> _EXERCISE_
Look through the entries below and extract exactly the lines from the one containing "उत्तराखंड के पत्रकारों" through the one containing "е очень ярко показывает то, что испытывал ее", ends included.
Top of RECORDS FOR THIS TASK
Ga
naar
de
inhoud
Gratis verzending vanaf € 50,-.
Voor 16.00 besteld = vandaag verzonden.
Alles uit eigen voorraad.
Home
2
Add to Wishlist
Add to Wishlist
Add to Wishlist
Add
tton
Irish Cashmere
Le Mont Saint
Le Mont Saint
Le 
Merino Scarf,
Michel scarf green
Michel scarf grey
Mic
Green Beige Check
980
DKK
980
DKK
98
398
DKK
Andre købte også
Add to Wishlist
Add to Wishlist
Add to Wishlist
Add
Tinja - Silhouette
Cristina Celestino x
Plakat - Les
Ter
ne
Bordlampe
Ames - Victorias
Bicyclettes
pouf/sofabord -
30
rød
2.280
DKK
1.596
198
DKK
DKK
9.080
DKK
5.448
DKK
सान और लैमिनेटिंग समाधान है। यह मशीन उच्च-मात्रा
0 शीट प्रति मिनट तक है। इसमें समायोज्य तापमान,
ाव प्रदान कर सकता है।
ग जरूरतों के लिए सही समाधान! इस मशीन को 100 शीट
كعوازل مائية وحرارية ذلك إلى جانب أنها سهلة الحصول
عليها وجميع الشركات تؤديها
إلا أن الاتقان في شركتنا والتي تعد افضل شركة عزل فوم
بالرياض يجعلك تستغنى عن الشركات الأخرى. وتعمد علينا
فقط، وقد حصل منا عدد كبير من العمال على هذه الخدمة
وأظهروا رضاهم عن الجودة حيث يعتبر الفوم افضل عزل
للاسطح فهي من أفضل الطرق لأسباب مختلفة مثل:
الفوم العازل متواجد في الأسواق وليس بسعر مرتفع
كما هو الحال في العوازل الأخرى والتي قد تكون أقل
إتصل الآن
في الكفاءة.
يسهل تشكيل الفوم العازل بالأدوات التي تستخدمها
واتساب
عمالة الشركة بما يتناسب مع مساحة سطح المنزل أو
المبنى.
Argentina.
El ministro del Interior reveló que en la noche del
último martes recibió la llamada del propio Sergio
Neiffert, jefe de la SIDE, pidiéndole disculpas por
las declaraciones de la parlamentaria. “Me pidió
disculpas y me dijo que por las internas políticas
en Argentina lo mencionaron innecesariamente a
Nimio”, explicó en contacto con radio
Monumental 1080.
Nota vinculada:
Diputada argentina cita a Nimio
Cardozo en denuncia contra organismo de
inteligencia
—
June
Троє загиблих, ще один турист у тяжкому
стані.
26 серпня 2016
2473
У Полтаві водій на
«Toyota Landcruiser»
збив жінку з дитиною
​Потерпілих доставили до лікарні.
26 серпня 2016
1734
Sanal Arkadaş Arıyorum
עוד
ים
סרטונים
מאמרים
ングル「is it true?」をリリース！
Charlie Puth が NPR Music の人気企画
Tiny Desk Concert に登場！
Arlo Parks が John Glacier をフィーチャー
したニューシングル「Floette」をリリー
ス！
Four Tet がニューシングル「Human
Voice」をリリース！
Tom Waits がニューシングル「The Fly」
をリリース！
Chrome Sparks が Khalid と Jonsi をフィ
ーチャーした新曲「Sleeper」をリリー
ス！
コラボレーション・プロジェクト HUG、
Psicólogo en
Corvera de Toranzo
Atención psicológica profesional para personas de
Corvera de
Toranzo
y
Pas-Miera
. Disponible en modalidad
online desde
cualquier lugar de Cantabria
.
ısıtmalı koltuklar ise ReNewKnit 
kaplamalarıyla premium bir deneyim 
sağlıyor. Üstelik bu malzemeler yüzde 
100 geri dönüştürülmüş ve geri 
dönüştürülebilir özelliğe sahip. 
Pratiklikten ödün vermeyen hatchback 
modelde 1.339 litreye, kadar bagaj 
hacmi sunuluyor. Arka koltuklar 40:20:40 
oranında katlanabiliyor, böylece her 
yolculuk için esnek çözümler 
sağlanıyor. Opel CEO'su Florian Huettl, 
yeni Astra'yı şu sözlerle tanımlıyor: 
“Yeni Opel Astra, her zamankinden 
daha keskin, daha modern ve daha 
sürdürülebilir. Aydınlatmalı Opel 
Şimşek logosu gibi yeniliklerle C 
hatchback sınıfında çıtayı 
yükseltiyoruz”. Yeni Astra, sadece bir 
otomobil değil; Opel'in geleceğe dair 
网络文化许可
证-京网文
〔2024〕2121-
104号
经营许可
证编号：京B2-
Bottom of RECORDS FOR THIS TASK
Top of RECORDS FOR THIS TASK
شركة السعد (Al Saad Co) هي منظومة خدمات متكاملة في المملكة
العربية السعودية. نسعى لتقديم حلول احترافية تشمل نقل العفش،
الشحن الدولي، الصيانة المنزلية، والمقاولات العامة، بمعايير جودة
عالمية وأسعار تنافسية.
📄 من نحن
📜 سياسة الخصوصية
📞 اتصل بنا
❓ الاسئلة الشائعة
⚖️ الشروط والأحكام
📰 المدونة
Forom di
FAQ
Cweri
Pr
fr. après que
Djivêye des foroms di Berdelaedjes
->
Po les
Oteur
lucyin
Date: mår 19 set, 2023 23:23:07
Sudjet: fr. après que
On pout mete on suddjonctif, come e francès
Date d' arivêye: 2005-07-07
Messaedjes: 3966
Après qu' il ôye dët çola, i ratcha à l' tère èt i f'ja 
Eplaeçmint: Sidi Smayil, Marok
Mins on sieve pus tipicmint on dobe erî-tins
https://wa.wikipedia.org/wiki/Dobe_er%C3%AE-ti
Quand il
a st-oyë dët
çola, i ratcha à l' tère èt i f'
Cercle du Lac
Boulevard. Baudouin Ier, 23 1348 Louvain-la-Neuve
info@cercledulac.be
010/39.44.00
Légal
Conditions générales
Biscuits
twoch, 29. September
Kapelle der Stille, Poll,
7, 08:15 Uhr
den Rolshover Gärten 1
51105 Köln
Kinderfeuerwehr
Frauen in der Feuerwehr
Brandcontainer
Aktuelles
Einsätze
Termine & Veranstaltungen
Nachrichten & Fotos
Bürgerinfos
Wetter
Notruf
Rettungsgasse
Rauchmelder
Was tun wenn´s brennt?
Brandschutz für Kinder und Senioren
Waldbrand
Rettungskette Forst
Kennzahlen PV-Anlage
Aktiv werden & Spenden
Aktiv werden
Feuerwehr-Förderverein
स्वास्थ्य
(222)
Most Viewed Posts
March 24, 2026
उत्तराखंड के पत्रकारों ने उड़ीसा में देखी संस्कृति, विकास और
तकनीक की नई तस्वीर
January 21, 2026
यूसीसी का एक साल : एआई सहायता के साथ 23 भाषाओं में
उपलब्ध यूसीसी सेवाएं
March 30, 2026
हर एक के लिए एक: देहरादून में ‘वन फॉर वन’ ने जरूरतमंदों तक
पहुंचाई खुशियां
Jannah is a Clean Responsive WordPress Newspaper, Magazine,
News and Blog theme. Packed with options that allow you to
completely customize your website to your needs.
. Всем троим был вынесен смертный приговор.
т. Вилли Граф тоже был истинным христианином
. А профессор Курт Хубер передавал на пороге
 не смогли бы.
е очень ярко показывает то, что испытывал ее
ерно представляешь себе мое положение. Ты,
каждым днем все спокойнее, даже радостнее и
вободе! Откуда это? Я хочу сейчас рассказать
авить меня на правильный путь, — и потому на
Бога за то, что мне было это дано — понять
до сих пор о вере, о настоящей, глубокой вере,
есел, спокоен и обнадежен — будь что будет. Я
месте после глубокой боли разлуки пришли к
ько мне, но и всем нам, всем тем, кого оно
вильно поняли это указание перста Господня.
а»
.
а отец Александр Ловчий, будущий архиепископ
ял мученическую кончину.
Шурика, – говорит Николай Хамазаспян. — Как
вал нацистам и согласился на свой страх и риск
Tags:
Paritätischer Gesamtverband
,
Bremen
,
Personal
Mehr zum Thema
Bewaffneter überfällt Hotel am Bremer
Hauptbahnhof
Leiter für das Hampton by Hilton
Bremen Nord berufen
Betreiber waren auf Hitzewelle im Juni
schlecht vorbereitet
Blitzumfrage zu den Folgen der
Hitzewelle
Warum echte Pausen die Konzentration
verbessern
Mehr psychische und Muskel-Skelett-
Bottom of RECORDS FOR THIS TASK
Top of RECORDS FOR THIS TASK
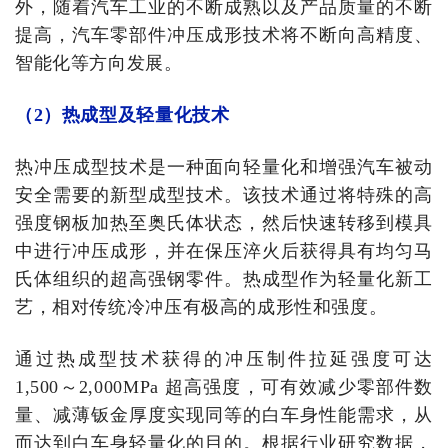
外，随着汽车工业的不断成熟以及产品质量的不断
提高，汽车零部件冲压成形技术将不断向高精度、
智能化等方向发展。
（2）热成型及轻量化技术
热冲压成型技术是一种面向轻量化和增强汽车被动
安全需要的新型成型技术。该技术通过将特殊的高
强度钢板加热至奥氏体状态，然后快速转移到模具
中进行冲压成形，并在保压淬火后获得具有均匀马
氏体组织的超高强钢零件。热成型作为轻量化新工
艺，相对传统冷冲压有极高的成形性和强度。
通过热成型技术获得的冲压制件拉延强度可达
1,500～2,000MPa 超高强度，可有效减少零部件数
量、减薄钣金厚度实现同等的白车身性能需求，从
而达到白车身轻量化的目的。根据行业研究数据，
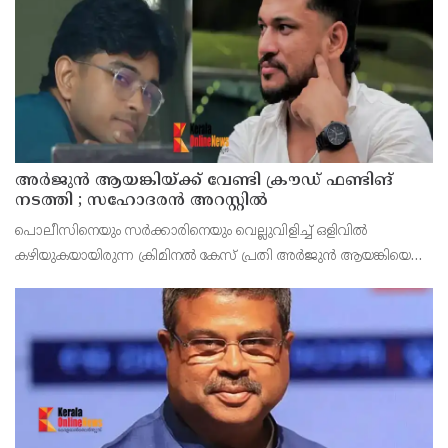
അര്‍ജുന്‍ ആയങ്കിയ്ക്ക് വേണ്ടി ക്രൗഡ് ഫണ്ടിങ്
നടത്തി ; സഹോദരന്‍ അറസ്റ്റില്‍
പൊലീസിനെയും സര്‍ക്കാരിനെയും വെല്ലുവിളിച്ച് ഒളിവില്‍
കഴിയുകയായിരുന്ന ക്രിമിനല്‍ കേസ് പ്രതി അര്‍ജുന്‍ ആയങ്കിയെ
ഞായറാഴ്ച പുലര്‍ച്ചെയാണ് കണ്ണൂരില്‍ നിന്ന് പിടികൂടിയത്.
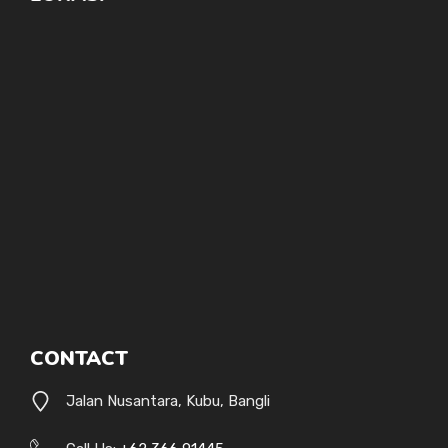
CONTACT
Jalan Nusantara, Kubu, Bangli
Bottom of RECORDS FOR THIS TASK
> _EXERCISE OUTPUT_
उत्तराखंड के पत्रकारों ने उड़ीसा में देखी संस्कृति, विकास और
तकनीक की नई तस्वीर
January 21, 2026
यूसीसी का एक साल : एआई सहायता के साथ 23 भाषाओं में
उपलब्ध यूसीसी सेवाएं
March 30, 2026
हर एक के लिए एक: देहरादून में ‘वन फॉर वन’ ने जरूरतमंदों तक
पहुंचाई खुशियां
Jannah is a Clean Responsive WordPress Newspaper, Magazine,
News and Blog theme. Packed with options that allow you to
completely customize your website to your needs.
. Всем троим был вынесен смертный приговор.
т. Вилли Граф тоже был истинным христианином
. А профессор Курт Хубер передавал на пороге
 не смогли бы.
е очень ярко показывает то, что испытывал ее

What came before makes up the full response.